In the process of getting a Craftex CX601 milling machine.  I'd like to supplement the CX601 user manual with other information that might also be relevant from other similar milling machines, particularly the Precision Matthews PM30MV or the Weiss WMD30LV milling machines.  However, I can't find links to the two above-mentioned mills.  

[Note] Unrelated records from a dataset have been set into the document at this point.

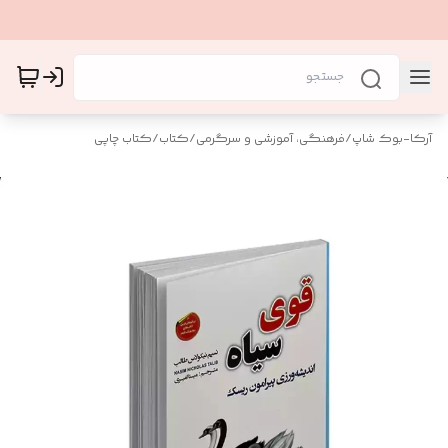
آرکا-بوک شاپ
/
فرهنگی، آموزشی و سرگرمی
/
کتاب
/
کتاب چاپی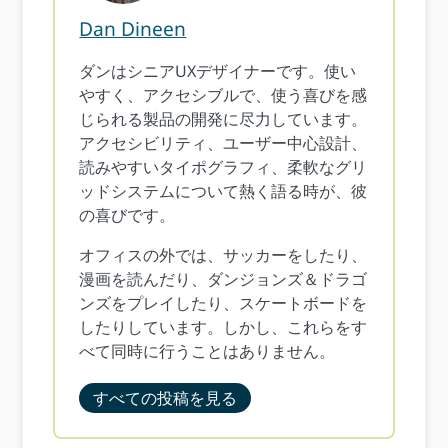
Dan Dineen
ダンはシニアUXデザイナーです。使い
やすく、アクセシブルで、使う喜びを感
じられる製品の開発に尽力しています。
アクセシビリティ、ユーザー中心設計、
読みやすいタイポグラフィ、柔軟なグリ
ッドシステムについて熱く語る時が、彼
の喜びです。
オフィスの外では、サッカーをしたり、
漫画を読んだり、ダンジョンズ＆ドラゴ
ンズをプレイしたり、スケートボードを
したりしています。しかし、これらをす
べて同時に行うことはありません。
すべての投稿を見る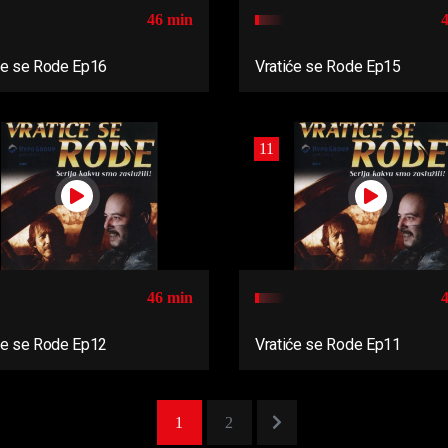
46 min
će se Rode Ep16
Vratiće se Rode Ep15
11
46 min
će se Rode Ep12
Vratiće se Rode Ep11
1
2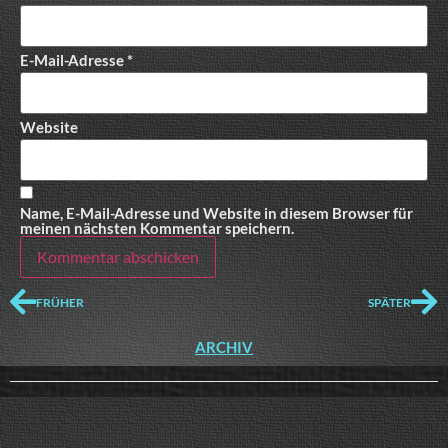
E-Mail-Adresse
*
Website
Name, E-Mail-Adresse und Website in diesem Browser für
meinen nächsten Kommentar speichern.
FRÜHER
SPÄTER
ARCHIV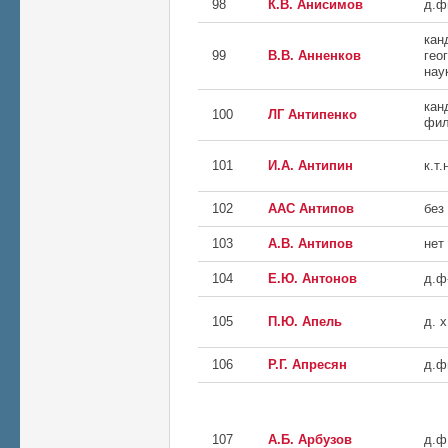
98
К.В. Анисимов
д.ф
кан
99
В.В. Анненков
гео
нау
кан
100
ЛГ Антипенко
фил
101
И.А. Антипин
к.т.
102
ААС Антипов
без
103
А.В. Антипов
нет
104
Е.Ю. Антонов
д.ф
105
П.Ю. Апель
д. х
106
Р.Г. Апресян
д.ф
107
А.Б. Арбузов
д.ф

Can someone direct me to a website where I might find these user manuals or to websites that would have a good user manual?  Any help would be appreciated.  

Bob M.


----------



## Dunc1 (Sep 8, 2013)

I had posted earlier to get the PM manual for the PM lathe that is similar to my Busy Bee B2227L but was told that if I had one manual then I had the other. These manuals seem to be generic.

That said, if I am wrong & the PM manual is a lot beefier then I may go on the hunt again.


----------



## Ray C (Sep 8, 2013)

Hold on... I'll see what Matt has for these.

Ray


----------



## Railway Bob (Sep 9, 2013)

Hello Dunc.  When I got my Craftex B2227L metal lathe, I took a manual (don't remember who's) and "updated" it with the Craftex stuff.  If you want a copy, direct me to where I can upload on the forum.  

Bob M. 

PS - Where in Ottawa?  Me, I'm in Richmond.


----------



## Dunc1 (Sep 9, 2013)

@ RailwayBob

Sent you a pm


----------



## Ray C (Sep 9, 2013)

If this is of any help to anyone, there is the combined manual for the 20-30 series (even though the file name just mentions 20 and 25).  If someone needs information about the machine in general, I could ask Matt for you as, he knows these machines very well -and it doesn't make a difference if you're a customer of his or not.  He really tries to help folks with machinery questions...


View attachment PM20&25MV Manual.pdf


Ray


----------